Immigration is a difficult issue. Large sections of British industry have come to depend on workers from the EU. Even if they are not British citizens, they have earned the right not to be treated as second-class citizens. Their efforts have won them respect. Post-Brexit, there will be problems. It is necessary to control immigration, which means ensuring that young Brits are prepared for work, and if reluctant, coerced into it. Life on the dole must not be an option. But on the foreign question, there are two essentials: hard thinking and carefully-crafted language. The Home Secretary failed both tests. She will do better next time, and she was also lucky. Two other females stole the headlines.
A youngster asked me how long I had been coming to Tory conferences, and how they had changed. The answer to the first half was painful: almost forty years. As for the second, I cited the virtual disappearance of the pin-striped suit. In my early days, the main Conference hotel would have been full of rich-looking men: Savile Row with a hint of Cologne. There were many fewer youngsters, who tended to be seen and not heard, and there were hardly any non-white faces. Today, it is all very different, as was dramatised by Ruth Davidson. She was still unborn when I first went to a conference. If you had told be then that the day would come when a 37 year-old lesbian kick-boxer would a) be the leader of the Scottish Conservative party, and b) delight the Tory conference with an outstanding speech…what is a strong word for incredulity? Forty years on, I wonder what odds the bookies might offer against her being Prime Minister one day. She is special.

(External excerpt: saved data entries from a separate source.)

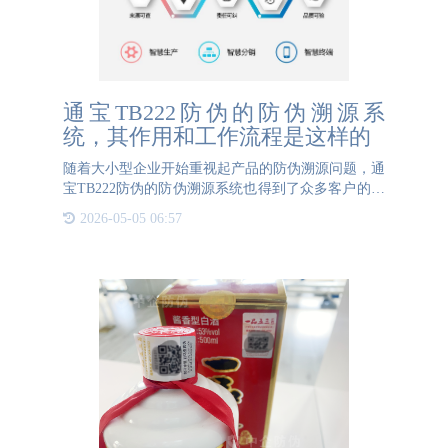
通宝TB222防伪的防伪溯源系
统，其作用和工作流程是这样的
随着大小型企业开始重视起产品的防伪溯源问题，通
宝TB222防伪的防伪溯源系统也得到了众多客户的信
任。防伪溯源系统不仅是技术发展的产物，更是构建
2026-05-05 06:57
诚信市场不可缺少的一环。通宝TB222防伪的防伪溯
源系统的应用有助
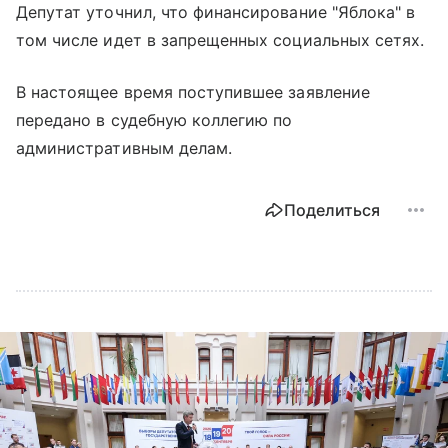
Депутат уточнил, что финансирование "Яблока" в
том числе идет в запрещенных социальных сетях.
В настоящее время поступившее заявление
передано в судебную коллегию по
административным делам.
Поделиться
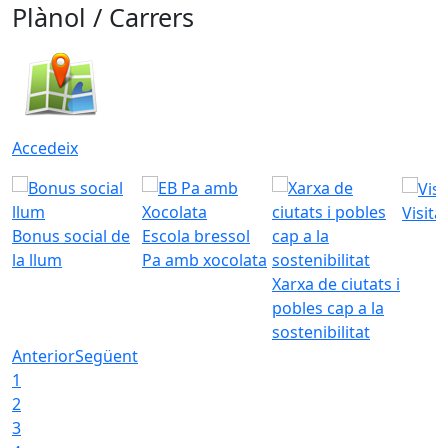
Plànol / Carrers
Accedeix
Visita
Bonus social de
Escola bressol
la llum
Pa amb xocolata
Xarxa de ciutats i
pobles cap a la
sostenibilitat
Anterior
Següent
1
2
3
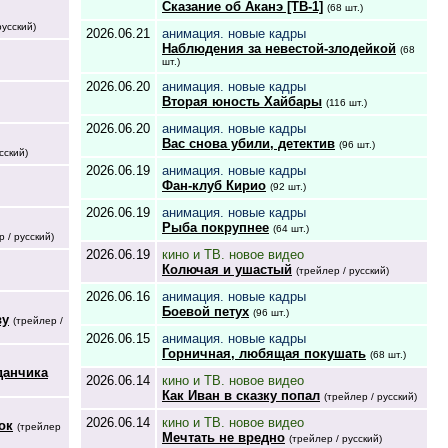
Сказание об Аканэ [ТВ-1]
(68 шт.)
русский)
2026.06.21
анимация. новые кадры
Наблюдения за невестой-злодейкой
(68
шт.)
2026.06.20
анимация. новые кадры
Вторая юность Хайбары
(116 шт.)
2026.06.20
анимация. новые кадры
Вас снова убили, детектив
(96 шт.)
сский)
2026.06.19
анимация. новые кадры
Фан-клуб Кирио
(92 шт.)
2026.06.19
анимация. новые кадры
Рыба покрупнее
(64 шт.)
р / русский)
2026.06.19
кино и ТВ. новое видео
Колючая и ушастый
(трейлер / русский)
2026.06.16
анимация. новые кадры
Боевой петух
(96 шт.)
ву
(трейлер /
2026.06.15
анимация. новые кадры
Горничная, любящая покушать
(68 шт.)
данчика
2026.06.14
кино и ТВ. новое видео
Как Иван в сказку попал
(трейлер / русский)
2026.06.14
кино и ТВ. новое видео
ок
(трейлер
Мечтать не вредно
(трейлер / русский)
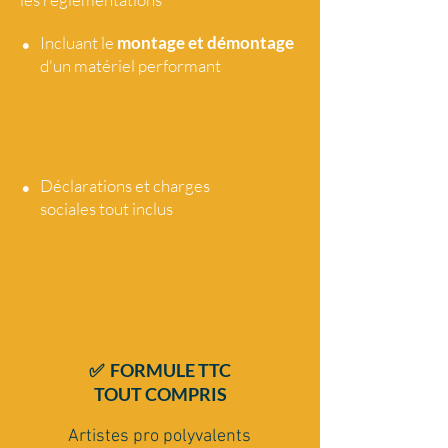
•
Incluant le
montage et démontage
d'un matériel performant
•
Déclarations et charges
sociales tout
inclus
✅ FORMULE TTC
TOUT COMPRIS
Artistes pro polyvalents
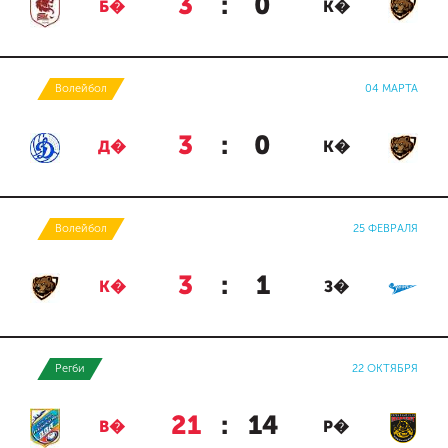
3
:
0
Б�
К�
Волейбол
04 МАРТА
3
:
0
Д�
К�
Волейбол
25 ФЕВРАЛЯ
3
:
1
К�
З�
Регби
22 ОКТЯБРЯ
21
:
14
В�
Р�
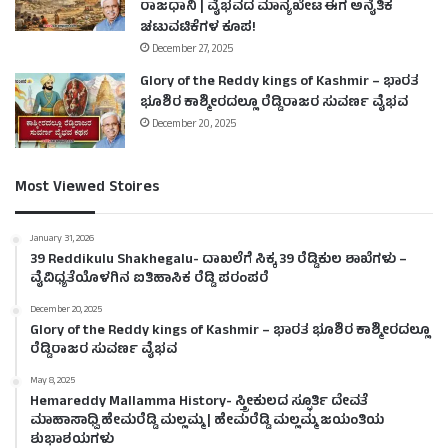
ರಾಜಧಾನಿ | ವೈಭವದ ಮಾನ್ಯಖೇಟ ಈಗ ಅನೈತಿಕ
ಚಟುವಟಿಕೆಗಳ ಕೂಪ!
December 27, 2025
Glory of the Reddy kings of Kashmir – ಭಾರತ
ಭೂಶಿರ ಕಾಶ್ಮೀರದಲ್ಲೂ ರೆಡ್ಡಿರಾಜರ ಸುವರ್ಣ ವೈಭವ
December 20, 2025
Most Viewed Stoires
January 31, 2026
39 Reddikulu Shakhegalu- ದಾಖಲೆಗೆ ಸಿಕ್ಕ 39 ರೆಡ್ಡಿಕುಲ ಶಾಖೆಗಳು –
ವೈವಿಧ್ಯತೆಯೊಳಗಿನ ಐತಿಹಾಸಿಕ ರೆಡ್ಡಿ ಪರಂಪರೆ
December 20, 2025
Glory of the Reddy kings of Kashmir – ಭಾರತ ಭೂಶಿರ ಕಾಶ್ಮೀರದಲ್ಲೂ
ರೆಡ್ಡಿರಾಜರ ಸುವರ್ಣ ವೈಭವ
May 8, 2025
Hemareddy Mallamma History- ಸ್ತ್ರೀಕುಲದ ಸ್ಫೂರ್ತಿ ದೇವತೆ
ಮಾಹಾಸಾಧ್ವಿ ಹೇಮರೆಡ್ಡಿ ಮಲ್ಲಮ್ಮ | ಹೇಮರೆಡ್ಡಿ ಮಲ್ಲಮ್ಮ ಜಯಂತಿಯ
ಶುಭಾಶಯಗಳು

I also wondered whether Theresa May had taken a risk too far in inviting Miss Davidson to do the warm-up speech. Not so. The new Leader seemed to find her own tone of voice effortlessly (many, many hours of drafting would have been necessary to achieve that poise and effortlessness – but I bet it was not as bad as in Maggie’s day).
Britain is on a journey. As all but a handful of Remainers now recognise, we have taken an almost irrevocable step. The fact that the referendum margin was only four percentage points is irrelevant. You cannot be out of the EU one year and then back in it the next year. The Brexit vote means stare decisis. That could only change if there were an economic, political and social crisis. No Remainer should wish that on the country. So those of us who opposed Brexit must hope that we were wrong.

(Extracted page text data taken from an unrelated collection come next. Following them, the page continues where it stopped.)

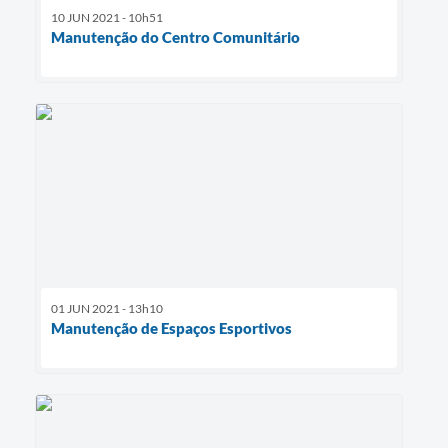
10 JUN 2021 - 10h51
Manutenção do Centro Comunitário
01 JUN 2021 - 13h10
Manutenção de Espaços Esportivos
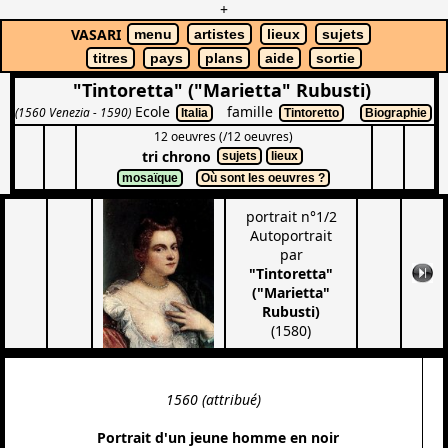
+
VASARI
menu
artistes
lieux
sujets
titres
pays
plans
aide
sortie
"Tintoretta" ("Marietta" Rubusti)
Ecole
famille
(1560 Venezia - 1590)
Italia
Tintoretto
Biographie
12 oeuvres (/12 oeuvres)
tri chrono
sujets
lieux
mosaïque
Où sont les oeuvres ?
portrait n°1/2
Autoportrait
par
"Tintoretta"
("Marietta"
Rubusti)
(1580)
1560 (attribué)
Portrait d'un jeune homme en noir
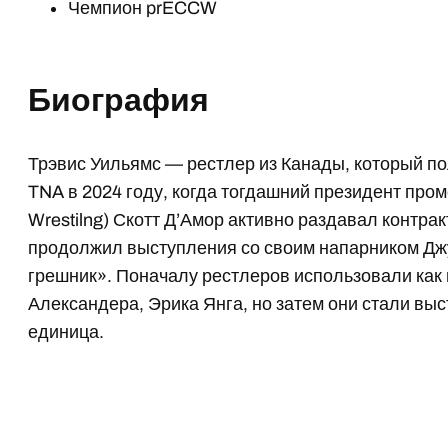
Чемпион prECCW
Биография
Трэвис Уильямс — рестлер из Канады, который по
TNA в 2024 году, когда тогдашний президент про
Wrestilng) Скотт Д’Амор активно раздавал контра
продолжил выступления со своим напарником Дж
грешник». Поначалу рестлеров использовали как
Александера, Эрика Янга, но затем они стали вы
единица.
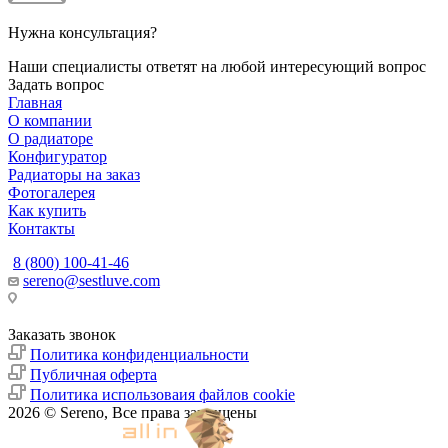
Нужна консультация?
Наши специалисты ответят на любой интересующий вопрос
Задать вопрос
Главная
О компании
О радиаторе
Конфигуратор
Радиаторы на заказ
Фотогалерея
Как купить
Контакты
8 (800) 100-41-46
sereno@sestluve.com
Липецкая область, Грязинский район, город Грязи, тер. ОЭЗ
ППТ Липецк, стр.18.
Заказать звонок
Политика конфиденциальности
Публичная оферта
Политика использоваия файлов cookie
2026 © Sereno, Все права защищены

Theresa May was right to warn against a running commentary. The negotiation process will require secrecy. It is likely that Liam Fox and Boris Johnson will have to be reminded of that; secrecy will come more easily to David Davis. But the PM gives the impression that she knows what will be required: that she has the political strength to take on this enormous challenge.
The same applies to a second journey, which started at the party Conference of 1990, when Margaret Thatcher in her final speech as Tory leader called for a classless Britain. For decades, Tories have been exasperated by the ease with which the Labour party was able to claim moral superiority, despite the chronic incompetence of Labour governments. Since 1990, every Tory Leader has tried to counter this: David Cameron wins the prizes for eloquence and consistency. Theresa may is now joining the fight; in that respect at least, she is a Cameronian.

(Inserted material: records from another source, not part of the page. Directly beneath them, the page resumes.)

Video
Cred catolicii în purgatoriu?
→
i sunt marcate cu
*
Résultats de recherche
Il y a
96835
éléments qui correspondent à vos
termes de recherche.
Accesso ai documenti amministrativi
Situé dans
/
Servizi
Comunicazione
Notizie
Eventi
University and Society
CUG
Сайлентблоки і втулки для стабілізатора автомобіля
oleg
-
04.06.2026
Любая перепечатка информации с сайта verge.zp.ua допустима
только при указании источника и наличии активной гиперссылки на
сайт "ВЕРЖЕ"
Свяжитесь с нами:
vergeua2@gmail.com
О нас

Some of the details are questionable. Workers on the board? That is the language of the 1970s. In any well-run company, the board consists of workers and the road to promotion is open to junior ranks. But the analysis can wait. Today, Mrs May addressed herself to everyone in Britain who wants to work hard: every family in Britain which wants to make the effort to prosper. This party is on your side, she told them, and so is this government. It was a powerful and moving message.
It also remedies a philosophical weakness. Thatcherism never had a theory of the state. When elections were approaching, the Lady was happy to stand by the status quo. At other times, her body language gave the impression that she regarded the state as an unprivatisable residuum with employees who were too idle and mediocre to get a real job in the private sector. David Cameron went some way towards rectifying this, but despite – or because of – his philosophical training, he was reluctant to engage in philosophical debate about the nature of the state. Today Theresa May did outline a commonsense and traditionally Tory theory of an enabling state, to deal with the problems which only it could tackle.
It was a powerful beginning which has prolonged her political honeymoon, by at least another week. Then the difficulties will begin, but one point is clear. She will not fail for want of steel.